§ **Exercise aim**:
For the word "teszik", find each line in the entries where it occurs and copy that line.

§ **Data provided**:
┄┄┄┄┄┄┄┄┄┄┄┄┄┄┄┄┄┄┄┄

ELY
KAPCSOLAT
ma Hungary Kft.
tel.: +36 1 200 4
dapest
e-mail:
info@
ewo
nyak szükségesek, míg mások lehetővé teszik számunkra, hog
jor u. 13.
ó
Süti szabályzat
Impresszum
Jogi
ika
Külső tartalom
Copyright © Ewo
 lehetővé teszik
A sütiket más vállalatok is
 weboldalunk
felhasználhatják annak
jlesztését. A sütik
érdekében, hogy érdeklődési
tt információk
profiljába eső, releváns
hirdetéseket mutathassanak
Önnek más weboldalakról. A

┄┄┄┄┄┄┄┄┄┄┄┄┄┄┄┄┄┄┄┄

§ **Result**:
nyak szükségesek, míg mások lehetővé teszik számunkra, hog
 lehetővé teszik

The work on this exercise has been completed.